Diagnosis and Progression of Rectal Signet Ring Cell Carcinoma in a 15 Year Old Lebanese Boy: A Case Report
DOI:
https://doi.org/10.38179/ijcr.v3i1.162Keywords:
Signet ring cell carcinoma, Rectum, Sigmoid, Chemotherapy, CarcinomatosisAbstract
Introduction: Colorectal cancer (CRC) is a rare entity in children and adolescents compared to adults. In the young, it is mostly detected in the right and transverse parts of the colon. Among the variants of CRC are the uncommon Signet Ring Cell Carcinoma (SRCC) which has a late presentation and pessimistic prognosis. Patients are asymptomatic for a long time and suddenly develop changes in bowel habits or obstruction.

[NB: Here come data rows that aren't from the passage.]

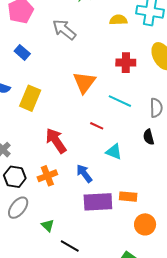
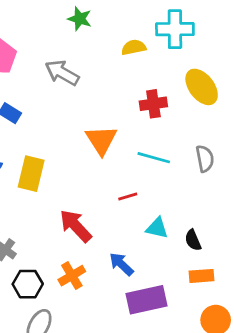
red line: (97, 126) -> (128, 196), turned -32
black semicircle: (149, 137) -> (193, 240), moved
orange rectangle: (128, 197) -> (202, 276), moved

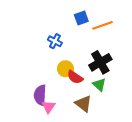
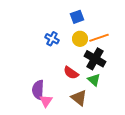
orange line: (102, 25) -> (99, 38), moved
black cross: (100, 62) -> (95, 59), turned -30
yellow circle: (65, 69) -> (80, 39), moved

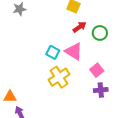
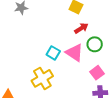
green circle: (100, 33) -> (95, 44), moved
yellow cross: (59, 77) -> (42, 78), moved

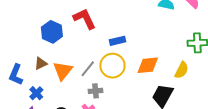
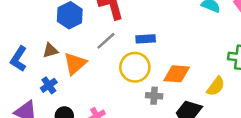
gray line: (88, 69) -> (106, 41), moved
gray cross: (95, 91) -> (154, 96), moved
blue cross: (36, 93) -> (49, 85), moved

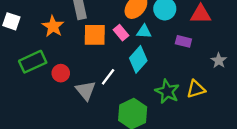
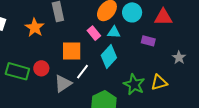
orange square: (95, 35) -> (72, 51), moved
green rectangle: (33, 62) -> (17, 71), moved, turned 40
gray triangle: (86, 90) -> (63, 83), turned 36

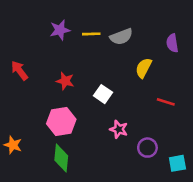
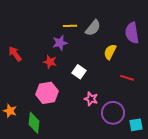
purple star: (60, 30) -> (60, 43), moved
gray semicircle: (121, 37) -> (93, 28), turned -30
purple semicircle: (172, 43) -> (132, 33), size x1.5
purple circle: (147, 148) -> (113, 113), size x1.5
green diamond: (61, 158) -> (34, 123), moved

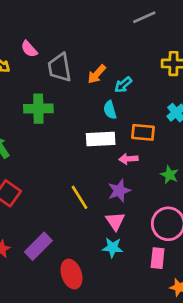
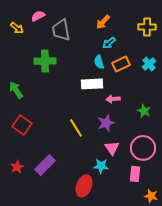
pink semicircle: (29, 49) -> (38, 16), turned 104
orange arrow: (97, 74) -> (103, 22), moved
orange rectangle: (143, 132) -> (121, 64), moved, turned -30
pink triangle: (115, 221) -> (112, 148), moved
red ellipse: (71, 274) -> (84, 186), moved, turned 40

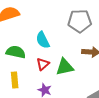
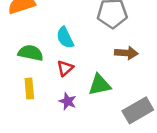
green triangle: (65, 67) -> (99, 85), moved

Case Report: A 15-year-old boy with no known health issues presented with recent rectorrhagia and weight loss. He was stable but pale with abdominal tenderness and no rectal mass on digital rectal examination (DRE). Colonoscopy unveiled a 13 centimeters segment of circumferential ulcerated blackish mucosa extending from the upper rectum to the rectosigmoid junction. Pathology studies revealed SRCC of the rectum and sigmoid. Metastatic workup showed rectosigmoid wall thickening and denoted the tumor a stage IV with ascites and intraperitoneal implants. Palliative treatment with chemotherapy was initiated, and a follow-up CT was done later to assess disease progression and response to treatment. The disease had worsened and the patient deteriorated.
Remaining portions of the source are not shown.